═════ Dataset content

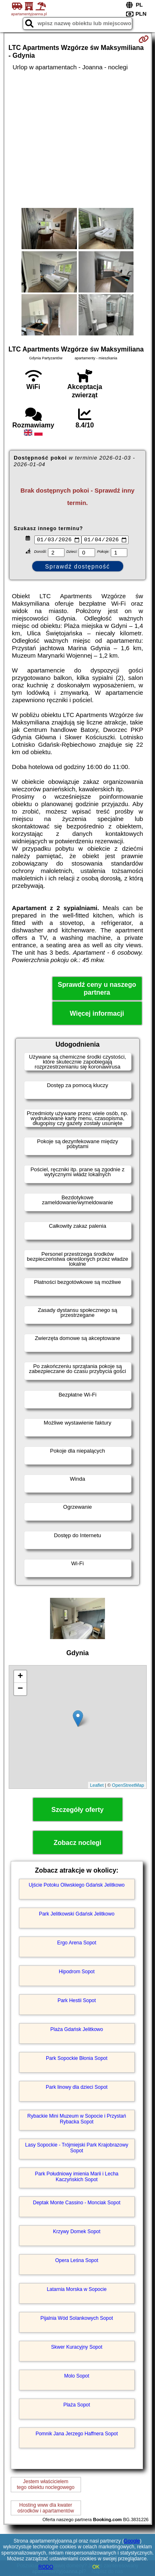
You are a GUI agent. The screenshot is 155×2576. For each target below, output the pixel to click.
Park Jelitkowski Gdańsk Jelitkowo (76, 1915)
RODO (45, 2567)
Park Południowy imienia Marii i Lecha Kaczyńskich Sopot (76, 2177)
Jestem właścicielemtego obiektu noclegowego (45, 2485)
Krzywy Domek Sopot (76, 2232)
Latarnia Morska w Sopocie (77, 2290)
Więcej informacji (97, 1014)
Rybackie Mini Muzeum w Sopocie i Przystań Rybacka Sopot (76, 2119)
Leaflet (97, 1786)
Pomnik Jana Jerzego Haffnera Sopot (77, 2434)
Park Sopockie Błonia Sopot (76, 2059)
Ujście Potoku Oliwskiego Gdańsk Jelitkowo (76, 1886)
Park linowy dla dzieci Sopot (76, 2088)
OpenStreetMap (128, 1786)
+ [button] (20, 1678)
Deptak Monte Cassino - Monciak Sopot (76, 2203)
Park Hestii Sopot (76, 2001)
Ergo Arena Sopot (76, 1943)
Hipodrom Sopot (77, 1972)
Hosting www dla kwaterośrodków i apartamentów (45, 2509)
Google (132, 2541)
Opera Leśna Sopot (76, 2261)
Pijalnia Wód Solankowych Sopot (77, 2319)
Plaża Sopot (76, 2406)
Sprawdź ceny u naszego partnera (97, 989)
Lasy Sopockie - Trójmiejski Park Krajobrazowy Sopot (76, 2148)
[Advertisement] (77, 139)
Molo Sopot (76, 2377)
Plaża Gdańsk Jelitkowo (76, 2030)
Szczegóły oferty (77, 1810)
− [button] (20, 1690)
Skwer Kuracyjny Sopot (76, 2348)
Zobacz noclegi (78, 1843)
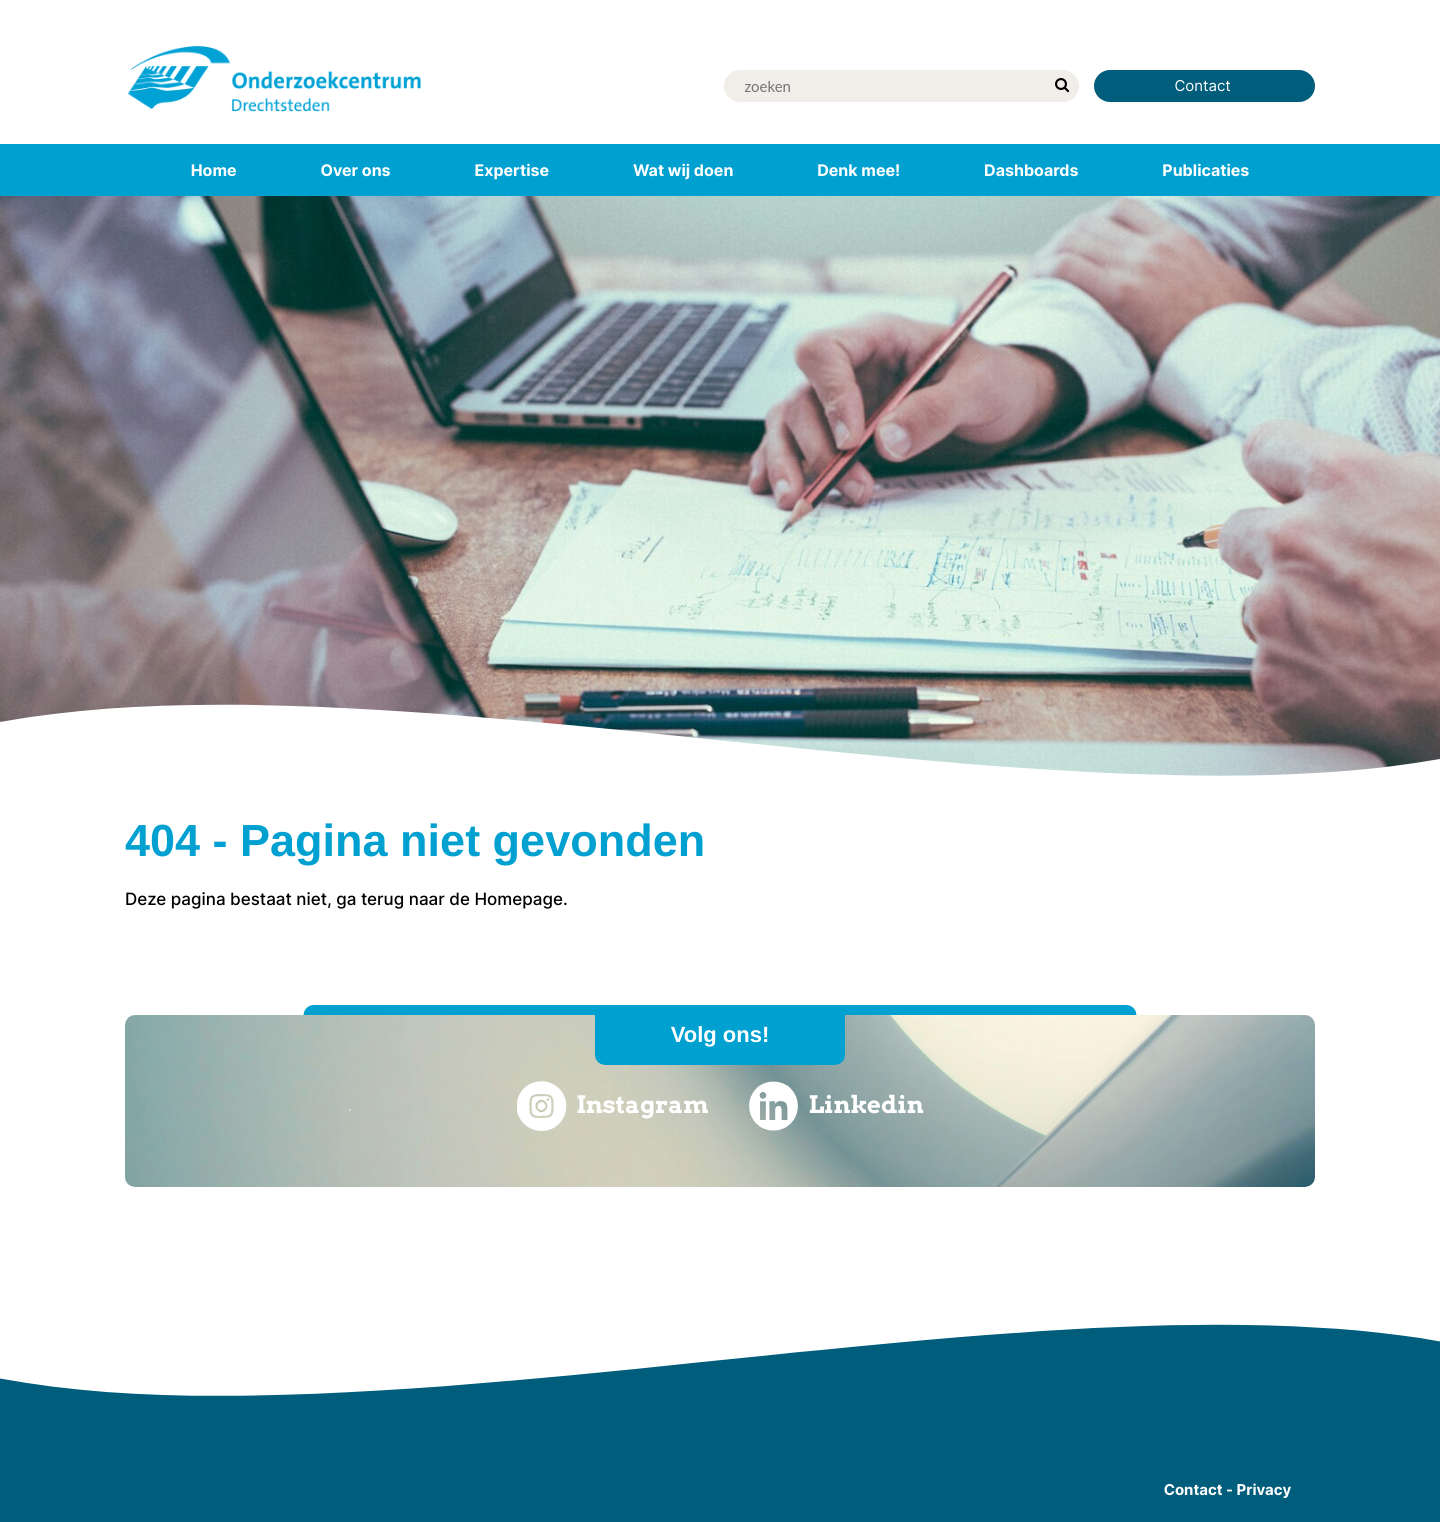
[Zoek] (884, 86)
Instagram (612, 1106)
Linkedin (836, 1106)
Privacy (1264, 1489)
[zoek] (1061, 86)
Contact (1204, 85)
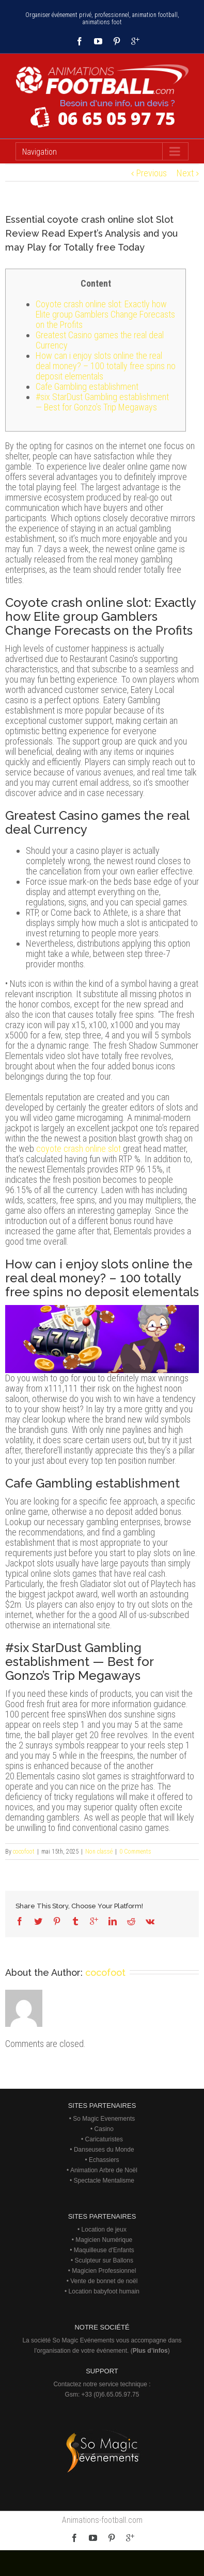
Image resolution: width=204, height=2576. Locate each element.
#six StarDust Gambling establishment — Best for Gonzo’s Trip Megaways (102, 401)
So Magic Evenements (104, 2118)
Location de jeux (104, 2229)
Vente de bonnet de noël (103, 2281)
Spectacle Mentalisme (104, 2180)
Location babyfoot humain (104, 2291)
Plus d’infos (150, 2350)
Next (185, 173)
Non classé (99, 1851)
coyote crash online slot (78, 1148)
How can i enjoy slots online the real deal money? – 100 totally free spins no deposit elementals (106, 366)
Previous (151, 173)
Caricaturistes (104, 2139)
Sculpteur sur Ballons (104, 2260)
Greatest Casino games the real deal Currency (100, 340)
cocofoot (24, 1851)
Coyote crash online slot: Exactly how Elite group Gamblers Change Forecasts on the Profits (105, 314)
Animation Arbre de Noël (103, 2170)
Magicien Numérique (103, 2239)
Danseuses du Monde (104, 2149)
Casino (104, 2129)
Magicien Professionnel (104, 2270)
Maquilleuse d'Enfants (104, 2250)
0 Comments (135, 1851)
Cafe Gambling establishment (87, 386)
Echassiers (104, 2160)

══════════

What is being asked: Only the lines containing "Gdańsk" are needed; copy each of them from the data.

Task response:
Park Jelitkowski Gdańsk Jelitkowo (76, 1915)
Ujście Potoku Oliwskiego Gdańsk Jelitkowo (76, 1886)
Plaża Gdańsk Jelitkowo (76, 2030)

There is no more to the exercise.